5.3 Adaptive Chunk Sizing

When min_chunk_size > 1, the stream processor accumulates tokens before delivering them to the callback. This reduces per-token callback overhead at the cost of slightly increased perceived latency.

Chunk Size Callback Overhead Perceived Latency Use Case
1 High Lowest Interactive chat
4--8 Moderate Low Web API responses
16--32 Low Moderate Batch post-processing

6. Natural Break Detection

The streaming processor can insert brief pauses at natural language boundaries to improve the reading experience:

if (self.config.flush_on_sentence_end and chunk.text != null) {
    const text = chunk.text.?;
    if (text.len > 0) {
        const last_char = text[text.len - 1];
        if (last_char == '.' or last_char == '!' or last_char == '?') {
            std.time.sleep(10_000_000); // 10ms pause at sentence end
        }
    }
}

Break detection heuristics:

Pattern Type Pause
. ! ? Sentence ending 10 ms
\n\n Paragraph break 20 ms
\n (with flush_on_newline) Line break Immediate flush
Code fence boundary Code block Immediate flush

Disabling Pauses

For maximum throughput (e.g., when the consumer is another program, not a human reader), set flush_on_sentence_end = false and flush_on_newline = false.

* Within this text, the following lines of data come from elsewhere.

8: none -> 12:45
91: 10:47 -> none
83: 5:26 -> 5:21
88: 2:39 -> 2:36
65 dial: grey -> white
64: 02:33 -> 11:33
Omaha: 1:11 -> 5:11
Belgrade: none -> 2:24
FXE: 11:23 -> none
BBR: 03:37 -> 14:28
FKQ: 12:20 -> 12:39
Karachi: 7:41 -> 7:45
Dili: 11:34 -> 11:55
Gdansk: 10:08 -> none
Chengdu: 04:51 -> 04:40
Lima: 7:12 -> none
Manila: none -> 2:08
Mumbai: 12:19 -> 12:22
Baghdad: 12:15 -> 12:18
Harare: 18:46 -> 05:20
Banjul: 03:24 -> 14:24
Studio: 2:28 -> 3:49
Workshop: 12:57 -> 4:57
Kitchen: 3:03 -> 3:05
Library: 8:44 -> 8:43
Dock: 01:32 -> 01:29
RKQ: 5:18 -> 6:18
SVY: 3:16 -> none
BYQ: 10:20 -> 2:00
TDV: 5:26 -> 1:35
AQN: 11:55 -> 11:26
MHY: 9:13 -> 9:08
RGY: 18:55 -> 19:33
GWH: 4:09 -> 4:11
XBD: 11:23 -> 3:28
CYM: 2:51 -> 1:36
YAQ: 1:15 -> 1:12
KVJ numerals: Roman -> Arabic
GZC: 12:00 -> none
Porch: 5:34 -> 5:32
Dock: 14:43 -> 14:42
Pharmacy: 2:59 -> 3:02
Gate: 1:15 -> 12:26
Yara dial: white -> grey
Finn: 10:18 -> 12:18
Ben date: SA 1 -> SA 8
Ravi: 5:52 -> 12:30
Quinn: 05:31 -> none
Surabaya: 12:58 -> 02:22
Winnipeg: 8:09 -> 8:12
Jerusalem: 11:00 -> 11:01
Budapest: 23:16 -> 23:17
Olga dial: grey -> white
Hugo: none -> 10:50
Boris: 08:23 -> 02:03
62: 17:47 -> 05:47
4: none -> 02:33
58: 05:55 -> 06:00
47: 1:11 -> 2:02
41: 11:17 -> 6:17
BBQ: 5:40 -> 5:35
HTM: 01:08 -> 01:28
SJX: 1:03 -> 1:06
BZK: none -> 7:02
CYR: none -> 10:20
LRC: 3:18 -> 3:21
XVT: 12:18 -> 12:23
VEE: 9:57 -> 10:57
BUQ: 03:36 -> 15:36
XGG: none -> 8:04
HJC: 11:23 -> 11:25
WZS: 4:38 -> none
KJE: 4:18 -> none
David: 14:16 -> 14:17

7. First-Token Latency vs Total Throughput

Streaming introduces a fundamental tension between two performance metrics:

Latency Metrics

  • First-token latency (TTFT): Time from prompt submission to the first generated token appearing. Dominated by the prompt processing (prefill) phase.
  • Total throughput: Tokens generated per second over the entire response. Dominated by the per-token generation (decode) phase.
gantt
    title Streaming Generation Timeline
    dateFormat X
    axisFormat %s

    section Prefill
    Process Prompt :0, 500

    section Decode
    Token 1 :500, 550
    Token 2 :550, 600
    Token 3 :600, 650
    Token N :650, 700

    section User Perception
    Waiting (TTFT) :crit, 0, 500
    Reading tokens :active, 500, 700
Metric Optimisation Strategy
Reduce TTFT Prompt caching, speculative decoding, smaller prefill batch
Increase throughput KV caching, quantisation, batching, SIMD kernels
Both Model parallelism, continuous batching

TTFT in Practice

For a 7B model on CPU, typical TTFT ranges from 200 ms (short prompt, cached) to several seconds (long prompt, cold start). Users generally perceive responses as "instant" when TTFT is below 500 ms.


8. Error Handling

The ErrorCallback type allows the consumer to react to generation failures without terminating the stream:

pub const ErrorCallback = *const fn (err: anyerror, user_data: ?*anyopaque) void;

Common error scenarios:

Error Cause Recovery
StreamTimeout No token within timeout period Retry or abort
BufferClosed Generation completed or stopped Read remaining tokens
AlreadyStreaming Called startStreaming twice Stop first, then restart
OutOfMemory Token buffer allocation failed Reduce buffer size or free memory

References


  1. Gerganov, G. "llama.cpp -- Inference of LLaMA model in C/C++." GitHub, 2023. 

  2. Kwon, W. et al. "Efficient Memory Management for Large Language Model Serving with PagedAttention." SOSP, 2023. 

  3. Yu, G. et al. "Orca: A Distributed Serving System for Transformer-Based Language Generation." OSDI, 2022.